HMRC’s statement also indicates that there is a de minimis test for state aid recovery whereby no recovery would be required if the aggregate amount of all UK state aid (i.e. not just the CFC related state aid) granted to a group did not exceed €200,000 over any period of three fiscal years.

The recoverable state aid amount is to be calculated using a reference system of the wider UK corporate tax system applicable during each relevant period and taking into account the factual and legal position of the beneficiary.

The HMRC statement was not published on HMRC’s website and is being sent to companies identified as potential beneficiaries of state aid on the basis of previous exemption claims made under section 371IJ TIOPA 2010. Any group which is potentially affected by the Commission decision but is yet to receive a copy of HMRC's statement or would like to discuss the recovery process, please get in touch with your usual KPMG contact or one the international tax specialists listed.

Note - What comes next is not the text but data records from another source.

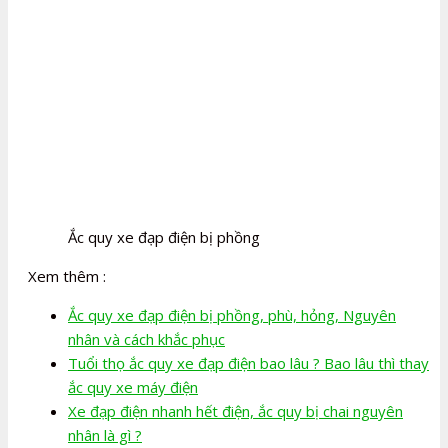
Ắc quy xe đạp điện bị phồng
Xem thêm :
Ắc quy xe đạp điện bị phồng, phù, hỏng, Nguyên
nhân và cách khắc phục
Tuổi thọ ắc quy xe đạp điện bao lâu ? Bao lâu thì thay
ắc quy xe máy điện
Xe đạp điện nhanh hết điện, ắc quy bị chai nguyên
nhân là gì ?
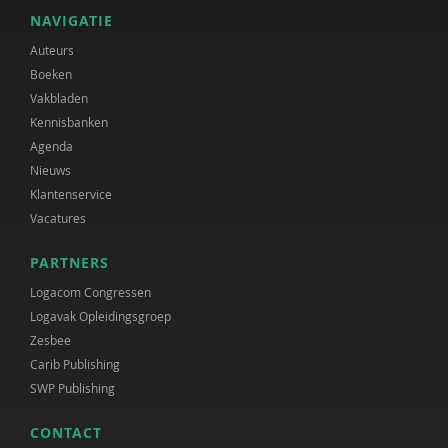
NAVIGATIE
Auteurs
Boeken
Vakbladen
Kennisbanken
Agenda
Nieuws
Klantenservice
Vacatures
PARTNERS
Logacom Congressen
Logavak Opleidingsgroep
Zesbee
Carib Publishing
SWP Publishing
CONTACT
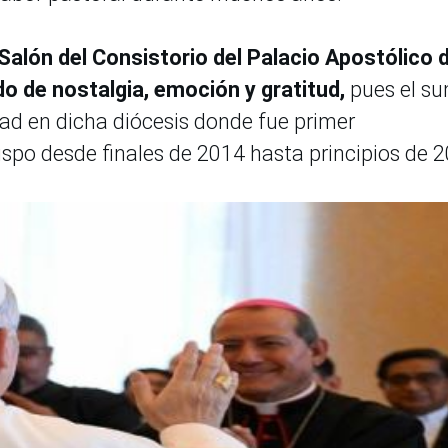
Salón del Consistorio del Palacio Apostólico 
o de nostalgia, emoción y gratitud,
pues el s
dad en dicha diócesis donde fue primer
ispo desde finales de 2014 hasta principios de 2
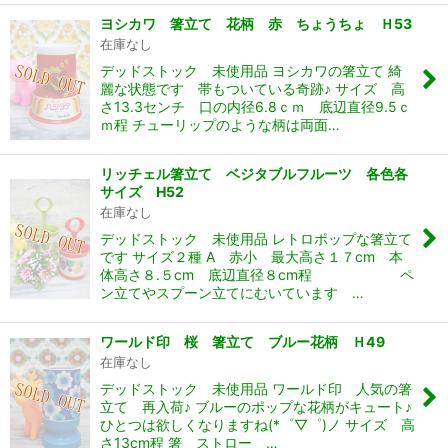
ヨシカワ 箸立て 花柄 赤 ちょうちょ Ｈ53
在庫なし
デッドストック 未使用品 ヨシカワの箸立て 綺
麗な状態です 帯もついている奇跡♪ サイズ 高
さ13.3センチ 口の内径6.8ｃｍ 底辺直径9.5ｃ
ｍ程 チューリップのような柄は両面…
リッチェル箸立て ベジタブルフルーツ 各色各
サイズ H52
在庫なし
デッドストック 未使用品 レトロポップな箸立て
です サイズ２種 A 赤小 最大高さ１７cm 本
体高さ８.５cm 底辺直径８cm程 ペ
ン立てやスプーン立てにむいています …
ワールド印 桜 箸立て ブルー花柄 Ｈ49
在庫なし
デッドストック 未使用品 ワールド印 人気の箸
立て 再入荷♪ ブルーのポップな花柄がキュート♪
ひとつは欲しくなりますね(*゜▽゜)ノ サイズ 高
さ13cm程 箸 ストロー …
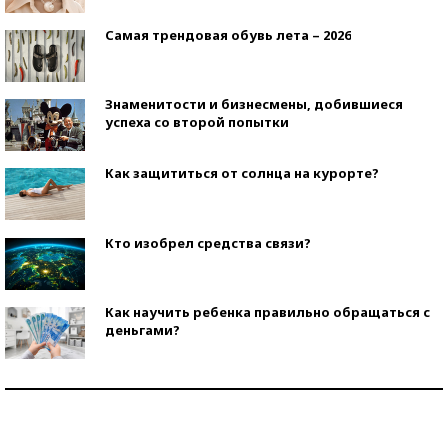
Самая трендовая обувь лета – 2026
Знаменитости и бизнесмены, добившиеся
успеха со второй попытки
Как защититься от солнца на курорте?
Кто изобрел средства связи?
Как научить ребенка правильно обращаться с
деньгами?
Рекорды ЕГЭ: в каких регионах больше всего
стобалльников?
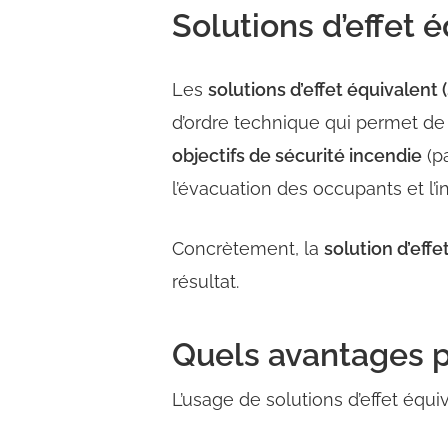
Solutions d’effet é
Les
solutions d’effet équivalent 
d’ordre technique qui permet d
objectifs de sécurité incendie
(pa
l’évacuation des occupants et l’i
Concrètement, la
solution d’eff
résultat.
Quels avantages p
L’usage de solutions d’effet équi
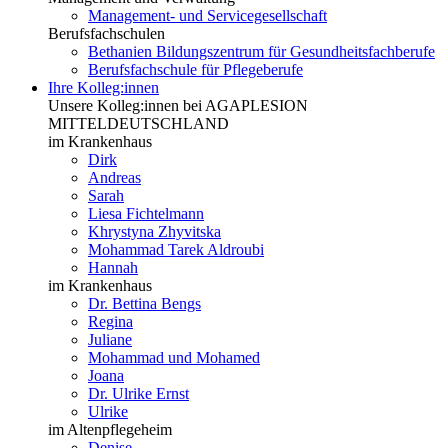
Management- und Servicegesellschaft
Berufsfachschulen
Bethanien Bildungszentrum für Gesundheitsfachberufe
Berufsfachschule für Pflegeberufe
Ihre Kolleg:innen
Unsere Kolleg:innen bei AGAPLESION
MITTELDEUTSCHLAND
im Krankenhaus
Dirk
Andreas
Sarah
Liesa Fichtelmann
Khrystyna Zhyvitska
Mohammad Tarek Aldroubi
Hannah
im Krankenhaus
Dr. Bettina Bengs
Regina
Juliane
Mohammad und Mohamed
Joana
Dr. Ulrike Ernst
Ulrike
im Altenpflegeheim
Denise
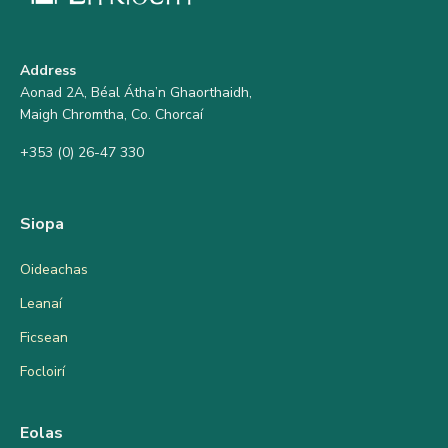
Address
Aonad 2A, Béal Átha’n Ghaorthaidh,
Maigh Chromtha, Co. Chorcaí
+353 (0) 26-47 330
Siopa
Oideachas
Leanaí
Ficsean
Focloirí
Eolas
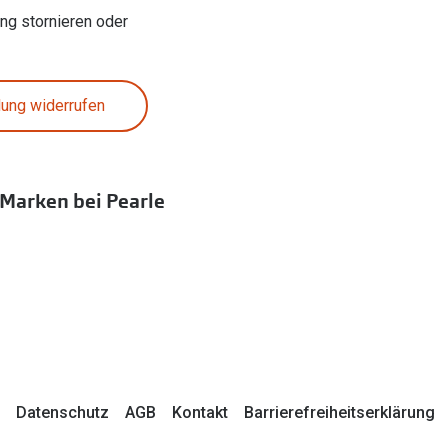
ung stornieren oder
lung widerrufen
 Marken bei Pearle
Datenschutz
AGB
Kontakt
Barrierefreiheitserklärung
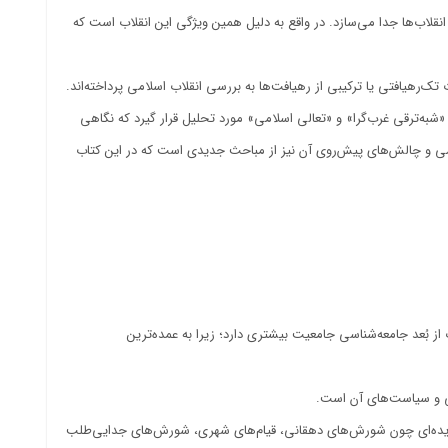
نقلاب‌ها جدا می‌سازد. در واقع به دلیل همین ویژگی این انقلاب است که
‌رهیافتی یا ترکیبی از رهیافت‌ها به بررسی انقلاب اسلامی پرداخته‌اند.
شبه‌ترقی غرب‌گرا» و «تعالی اسلامی» مورد تحلیل قرار گیرد که نگاهی
لامی و چالش‌های پیش‌روی آن نیز از مباحث جدیدی است که در این کتاب
از بُعد جامعه‌شناسی جامعیت بیشتری دارد؛ زیرا به عمده‌ترین
تی و سیاست‌های آن است.
، پدیده‌ای چون شورش‌های دهقانی، قیام‌های شهری، شورش‌های جدایی‌طلب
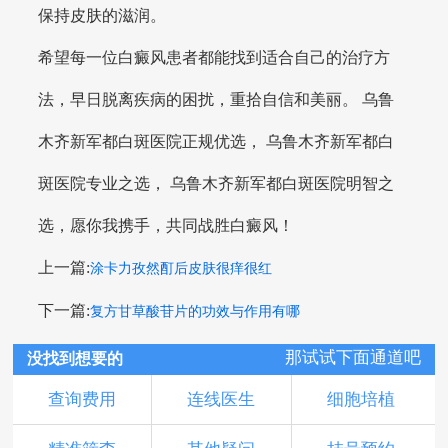
保持皮肤的滋润。
希望每一位白癜风患者都能找到适合自己的治疗方
法，早日脱离疾病的困扰，重拾自信和美丽。 乌鲁
木齐新军都白斑医院正规优选， 乌鲁木齐新军都白
斑医院专业之选， 乌鲁木齐新军都白斑医院明智之
选，愿你我携手，共同战胜白癜风！
上一篇:
涂卡力孜然酊后皮肤很痒很红
下一篇:
复方甘草酸苷片的功效与作用有哪
那试试下面通道吧
没找到想要的
查询费用
连线医生
细胞培植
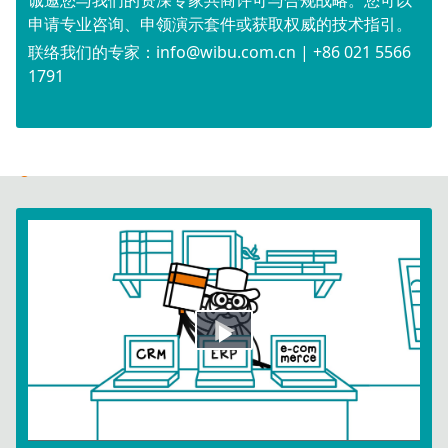
申请专业咨询、申领演示套件或获取权威的技术指引。
联络我们的专家：info@wibu.com.cn | +86 021 5566
1791
Play
Video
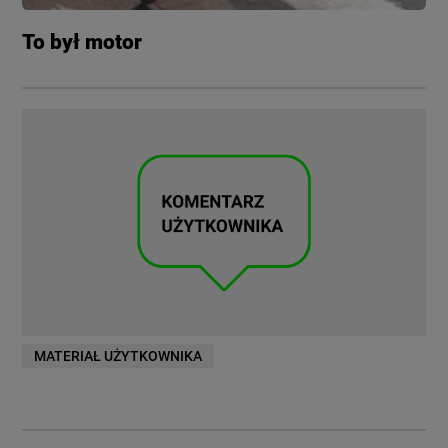
To był motor
MATERIAŁ UŻYTKOWNIKA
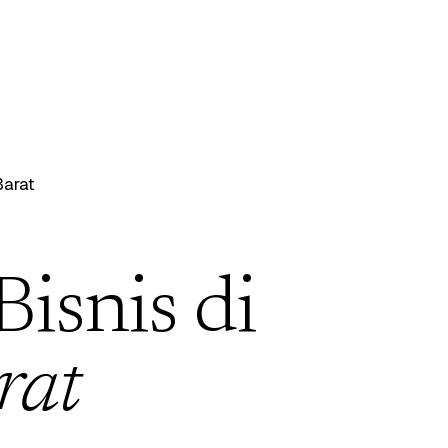
arat
Bisnis di
rat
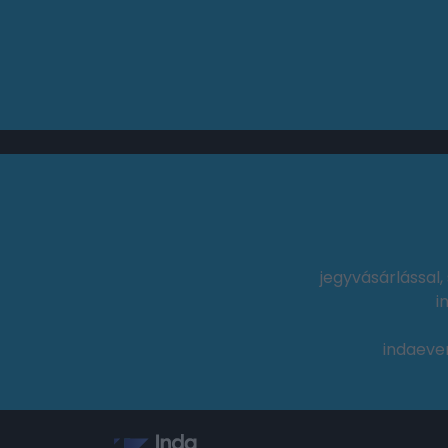
jegyvásárlással
i
indaeve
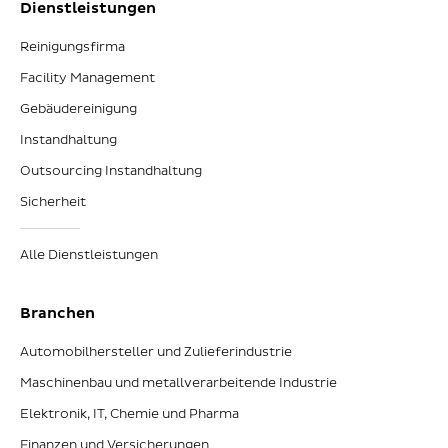
Dienstleistungen
Reinigungsfirma
Facility Management
Gebäudereinigung
Instandhaltung
Outsourcing Instandhaltung
Sicherheit
Alle Dienstleistungen
Branchen
Automobilhersteller und Zulieferindustrie
Maschinenbau und metallverarbeitende Industrie
Elektronik, IT, Chemie und Pharma
Finanzen und Versicherungen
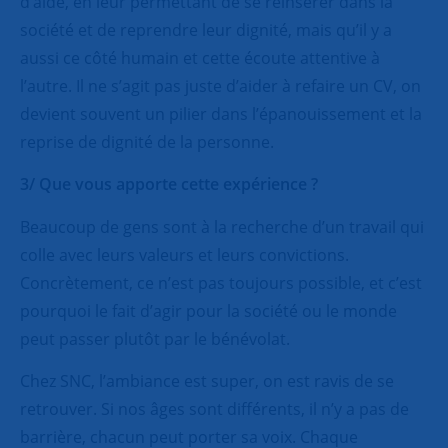
d’aide, en leur permettant de se réinsérer dans la
société et de reprendre leur dignité, mais qu’il y a
aussi ce côté humain et cette écoute attentive à
l’autre. Il ne s’agit pas juste d’aider à refaire un CV, on
devient souvent un pilier dans l’épanouissement et la
reprise de dignité de la personne.
3/ Que vous apporte cette expérience ?
Beaucoup de gens sont à la recherche d’un travail qui
colle avec leurs valeurs et leurs convictions.
Concrètement, ce n’est pas toujours possible, et c’est
pourquoi le fait d’agir pour la société ou le monde
peut passer plutôt par le bénévolat.
Chez SNC, l’ambiance est super, on est ravis de se
retrouver. Si nos âges sont différents, il n’y a pas de
barrière, chacun peut porter sa voix. Chaque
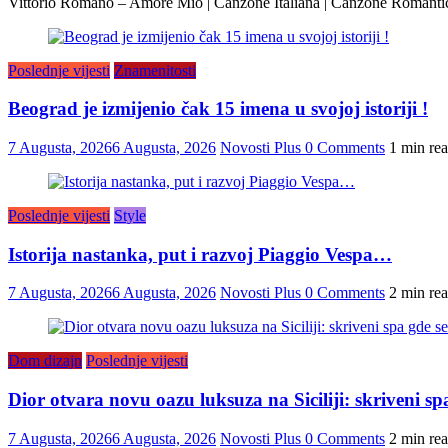
Vittorio Romano – Amore Mio | Canzone Italiana | Canzone Romanti
Poslednje vijesti
Znamenitosti
Beograd je izmijenio čak 15 imena u svojoj istoriji !
7 Augusta, 2026
6 Augusta, 2026
Novosti Plus
0 Comments
1 min re
Poslednje vijesti
Style
Istorija nastanka, put i razvoj Piaggio Vespa…
7 Augusta, 2026
6 Augusta, 2026
Novosti Plus
0 Comments
2 min re
Dom dizajn
Poslednje vijesti
Dior otvara novu oazu luksuza na Siciliji: skriveni s
7 Augusta, 2026
6 Augusta, 2026
Novosti Plus
0 Comments
2 min re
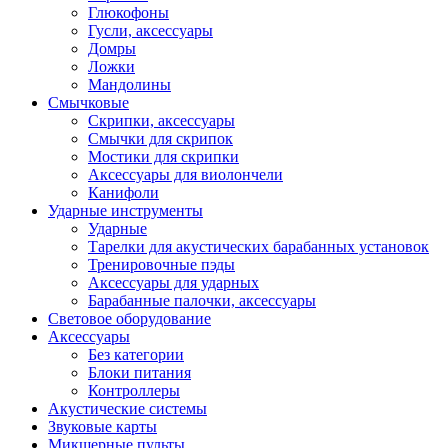
Глюкофоны
Гусли, аксессуары
Домры
Ложки
Мандолины
Смычковые
Скрипки, аксессуары
Смычки для скрипок
Мостики для скрипки
Аксессуары для виолончели
Канифоли
Ударные инструменты
Ударные
Тарелки для акустических барабанных установок
Тренировочные пэды
Аксессуары для ударных
Барабанные палочки, аксессуары
Световое оборудование
Аксессуары
Без категории
Блоки питания
Контроллеры
Акустические системы
Звуковые карты
Микшерные пульты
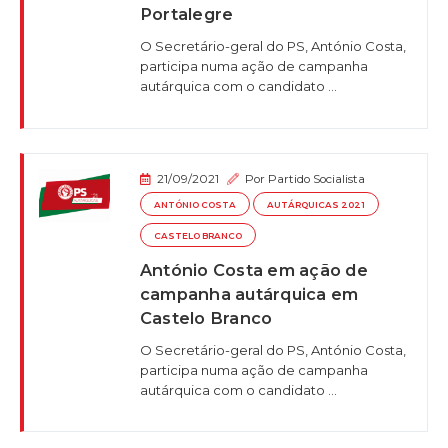
Portalegre
O Secretário-geral do PS, António Costa,
participa numa ação de campanha
autárquica com o candidato ...
21/09/2021
Por
Partido Socialista
ANTÓNIO COSTA
AUTÁRQUICAS 2021
CASTELO BRANCO
António Costa em ação de
campanha autárquica em
Castelo Branco
O Secretário-geral do PS, António Costa,
participa numa ação de campanha
autárquica com o candidato ...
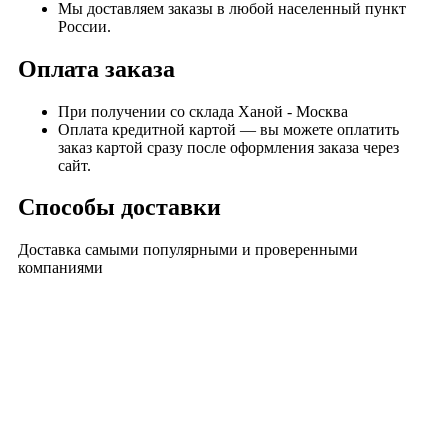
Мы доставляем заказы в любой населенный пункт
России.
Оплата заказа
При получении со склада Ханой - Москва
Оплата кредитной картой — вы можете оплатить
заказ картой сразу после оформления заказа через
сайт.
Способы доставки
Доставка самыми популярными и проверенными
компаниями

Interest, penalties, appeals and other administrative matters

Interest will be calculated by HMRC after the state aid has been quantified and will be calculated on a compound basis running from the date the unlawful state aid was at the disposal of the beneficiary. For large companies this will run from the relevant quarterly instalment due dates. HMRC have confirmed they will not impose penalties on the reduction on the amount for which the FCE is claimed. However, penalties could be charged where incorrect or incomplete information is provided to HMRC which HMRC relies on for the purpose of calculating the recoverable amount.

Payment of the amount must be made regardless of any challenge the beneficiary intends to make. There is no right of offset against other balances with HMRC and Payments on Account cannot be reallocated in settlement of the state aid. The compound interest will continue to accrue until full payment is made.

HMRC have confirmed that appeals are permitted within 30 days of an assessment being issued if a taxpayer considers the amounts they are being asked to pay have been wrongly calculated. An appeal would not constitute a challenge to the EC state aid decision itself. However, HMRC will not agree to postponement applications but taxpayers could request a hearing at the First-tier Tribunal on postponement.

  • Unfiled periods ending prior to 1 January 2019

HMRC intend to open CT Return enquiries into all FCE claims made after 3 April 2019 for accounting periods ending prior to 1 January 2019 and will also start compliance checks on FCE claims in filed returns where they are in time to do so.

  • Periods ending on or after 1 January 2019

The EC’s decision confirms that the UK CFC rules, as amended with effect from 1 January 2019, no longer raise concerns under state aid rules. Accordingly, from 1 January 2019 the state aid decision should not have an impact on FCE claims.

It should be noted that for accounting periods beginning before 1 January 2019 and ending after that date (straddling periods) it will be necessary to apportion between the two periods where the state aid decision is relevant for the period to 31 December 2018.

It will be important for Groups to consider the disclosures they make on any FCE claims made for unfiled returns for accounting periods ending prior to 1 January 2019 and accounting periods which commence prior to 1 January 2019 and end after this date.